As with all the remote GUI tools, if you receive an Access Denied error, solve it by performing a net use to the machine before remotely connecting. The command establishes an authenticated session:
C:\Users\john>net use * \\savtstcore01.virt.savilltech.net\c$
A better way is to use cmdkey, which allows credentials to be set for various target systems:
C:\Users\john>cmdkey /add:savtstcore01.virt.savilltech.net
Installing Applications
For the Windows Server 2008 release, Server Core is designed to run in-the-box functions, that is, the supported server roles and features and not additional applications.
None of the major products are supported on Server Core; for example, Exchange, SharePoint, SQL, and so on. For additional applications, there is some planning for the future when managed code support is added to Server Core. However, there are limits to what can be added to Server Core; otherwise, it becomes a normal Windows installation.
Agents should be installable and supportable under Server Core, for example, backup agents, Microsoft Operations Manager (MOM), Systems Management Server (SMS) agents, and so on, which are managed via a remote administrative console function. You can install antivirus agents on Server Core installations and manage them remotely. For example, ForeFront runs on Server Core. Virtual machine additions can be installed and they run fine; in fact, they are recommended. The general rule of thumb is that agents have no shell or GUI dependencies and do not require managed code; if all these are true, the agent runs under Server Core.

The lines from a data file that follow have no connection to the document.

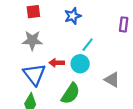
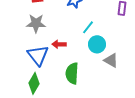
cyan circle: (80, 64) -> (97, 44), moved
green semicircle: (71, 94) -> (72, 73), turned 150

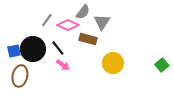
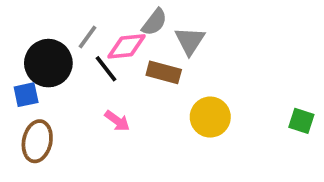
pink diamond: (68, 25) -> (127, 46), turned -30
black line: (58, 48) -> (106, 69), moved
black circle: (33, 49) -> (48, 63), moved
green square: (162, 65) -> (301, 121), turned -32

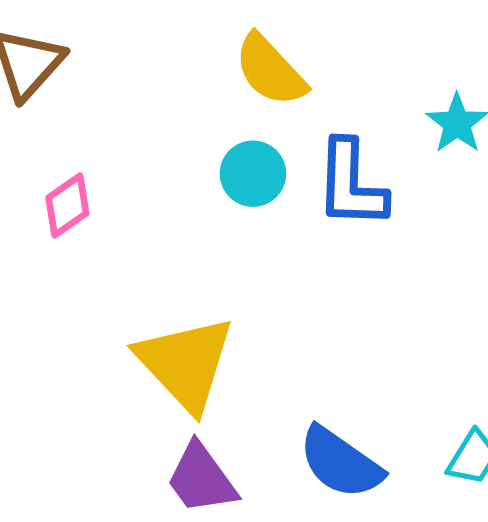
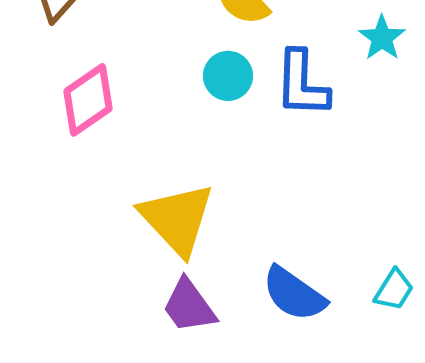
pink diamond: (67, 206) -> (88, 100), size x1.5

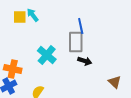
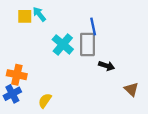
cyan cross: (47, 55) -> (63, 44), moved
black arrow: (85, 61) -> (107, 66), moved

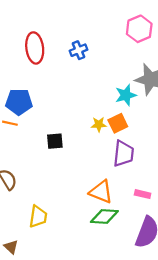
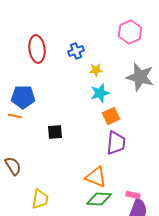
cyan star: (126, 95) -> (100, 93), moved
yellow star: (99, 124) -> (96, 70), moved
pink rectangle: (143, 194) -> (133, 195), moved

To install additional software, execute the setup executables or manually install the MSI files using this command:
Msiexec /i <application>.msi
To check the installed applications, use the wmic command and the production function as shown in the following:
C:\Windows\System32>wmic wmic:root\cli>product AssignmentType Caption Description 1 Virtual Machine Additions Virtual Machine Additions
This output is long, so you need to scroll to see everything.

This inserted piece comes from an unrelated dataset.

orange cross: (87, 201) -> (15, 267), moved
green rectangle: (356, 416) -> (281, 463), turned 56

To uninstall an application, use the wmic command by checking the name of the application and then calling uninstall for it, for example:
C:\Windows\System32>wmic product get name /value Name=Virtual Machine Additions C:\Windows\System32>wmic product where name="Virtual Machine
In the short term, the only installations you do will likely be agents and antivirus, but who knows what the future will bring?